Jean-Michel Aulas se retire de la vie politique lyonnaise
Jean-Michel Aulas se retire de la vie politique lyonnaise
Acculé par une affaire de viol visant son ancien directeur de campagne, Jean-Michel Aulas se retire de ses fonctions au conseil municipal et à la Métropole de Lyon ce samedi 13 juin 2026.
La scène politique lyonnaise subit une onde de choc inattendue quelques mois après les élections municipales. L'ancien président emblématique de l'Olympique Lyonnais fait face à une tempête médiatique et judiciaire qui le pousse vers la sortie. Les accusations particulièrement lourdes portées contre l'un de ses plus proches collaborateurs remettent en cause l'avenir de l'opposition locale. La dynamique insufflée lors du dernier scrutin semble définitivement brisée.

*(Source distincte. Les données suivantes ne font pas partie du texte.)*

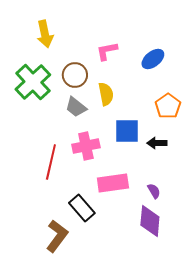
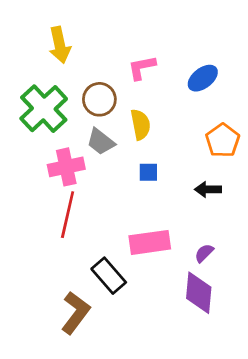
blue square: (127, 131) -> (148, 172), moved, size x0.6
pink cross: (86, 146) -> (66, 167), moved
purple semicircle: (154, 191) -> (204, 253), turned -105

Une fin de semaine fatale et un retrait forcé pour l'élu lyonnais
Ce samedi 13 juin 2026, la sanction tombe comme un couperet. La présidente de la Métropole de Lyon, Véronique Sarselli, annonce le retrait des délégations de Jean-Michel Aulas, alors premier vice-président de l'institution. La veille, il actait déjà, sous la contrainte des événements, sa mise en retrait de la présidence du groupe d'opposition "Cœur lyonnais" au conseil municipal. Cette décision fait suite à la révélation retentissante d'une plainte pour viol par soumission chimique déposée en mai 2026 contre Roman Abreu, son ancien directeur de la communication de campagne. Selon les informations rapportées par le quotidien Le Progrès, Véronique Sarselli justifie ce choix par l'obligation de "garantir l’exemplarité et le fonctionnement de l’institution métropolitaine qui est plongée en plein malaise".

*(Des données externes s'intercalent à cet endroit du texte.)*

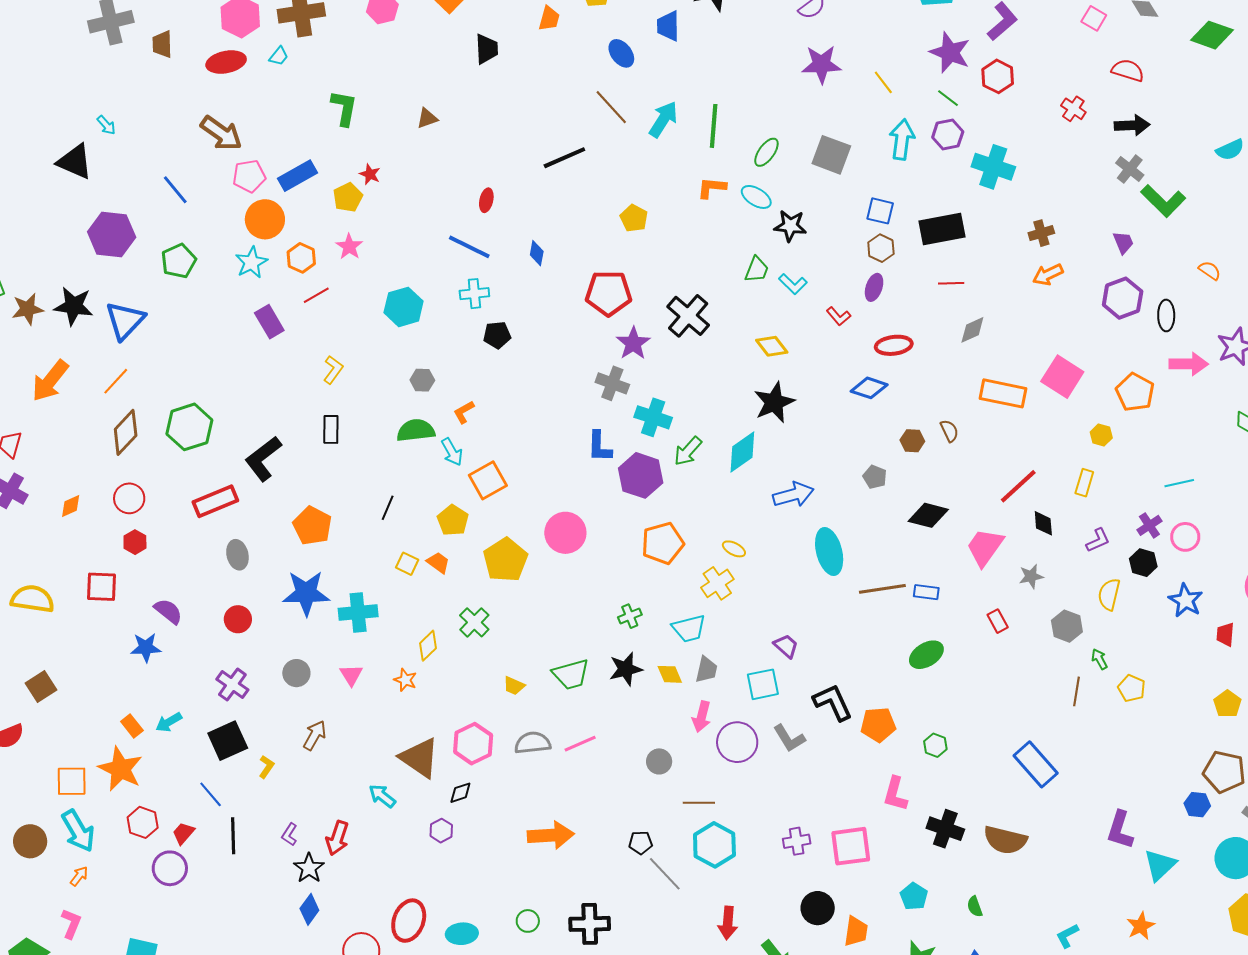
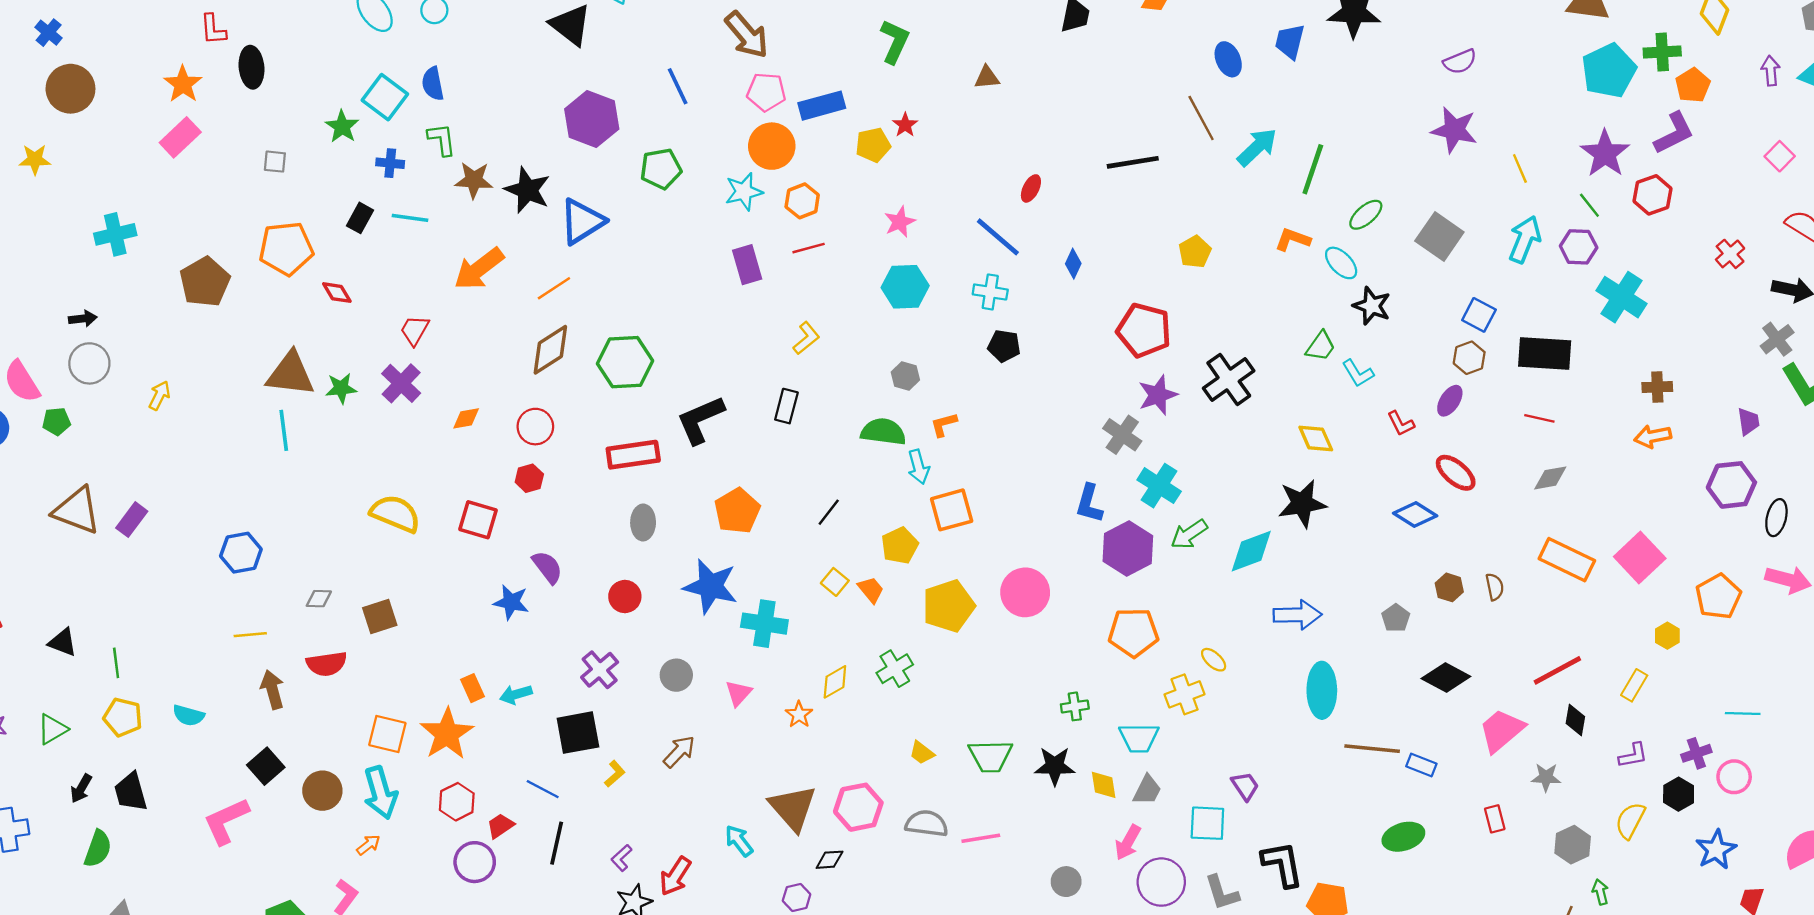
pink star: (349, 247) -> (900, 222), moved
red ellipse: (894, 345) -> (1456, 473), turned 33
blue line: (211, 794) -> (543, 789), turned -36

L'édile précise également sa position institutionnelle : "La loi ne me permet pas de les démissionner et je n'en ai jamais eu la volonté". L'ancien patron de l'OL se retrouve profondément isolé. Ce retrait précipité fait suite à de nombreuses défections au sein de son propre camp politique lors d'une réunion de groupe rapportée comme extrêmement tendue par plusieurs participants.
Accusation d'omerta et effondrement d'une ambition électorale
La chronologie des faits dénoncés suscite l'indignation et soulève un véritable problème de gestion de crise. La victime présumée, une jeune militante engagée dans la campagne, déclare avoir alerté l'entourage direct de Jean-Michel Aulas dès février 2026. Face à ces révélations, ses opposants l'accusent d'avoir maintenu le suspect en poste jusqu'à l'issue de la course électorale pour protéger son image. De leur côté, l'élu et ses proches rejettent fermement toutes les allégations de dissimulation.
Par le biais d'un communiqué officiel du groupe Cœur lyonnais, Jean-Michel Aulas et la conseillère métropolitaine Laure Cédat soulignent avoir incité la plaignante à saisir la justice dès le début. Ils ajoutent avec insistance : "nous ne sommes ni mis en cause, ni impliqués dans la procédure judiciaire". Malgré ces dénégations, cet événement stoppe net l'ascension politique de celui qui avait rassemblé 36,78 % des suffrages au premier tour en mars 2026. Pour la majorité métropolitaine, réunissant les forces de LR, Renaissance et Horizons, l'alliance électorale avec la figure sportive vole en éclats, plongeant la droite lyonnaise dans une grave crise de confiance.
Les questions en suspens autour de l'avenir politique et judiciaire
Plusieurs interrogations majeures émergent de cette mise en retrait soudaine. Sur le plan strictement politique, l'ancien dirigeant conservera-t-il son simple mandat de conseiller municipal sans aucune délégation attitrée ? Le conseil municipal devra rapidement s'organiser pour absorber ce choc. Sur le plan légal, les enquêteurs devront déterminer si l'équipe de campagne a sciemment enfreint l'article 40 du code de procédure pénale. Ce texte impose à toute autorité constituée le signalement immédiat d'un crime ou délit dont elle a connaissance.
Le monde sportif observe aussi la situation avec inquiétude, mesurant l'impact potentiel sur la réputation de l'Olympique Lyonnais, dont l'élu demeure le président d'honneur emblématique. Enfin, le groupe d'opposition de la droite et du centre se retrouve sans leader et doit désormais désigner une nouvelle personnalité pour mener le combat électoral face à la majorité écologiste.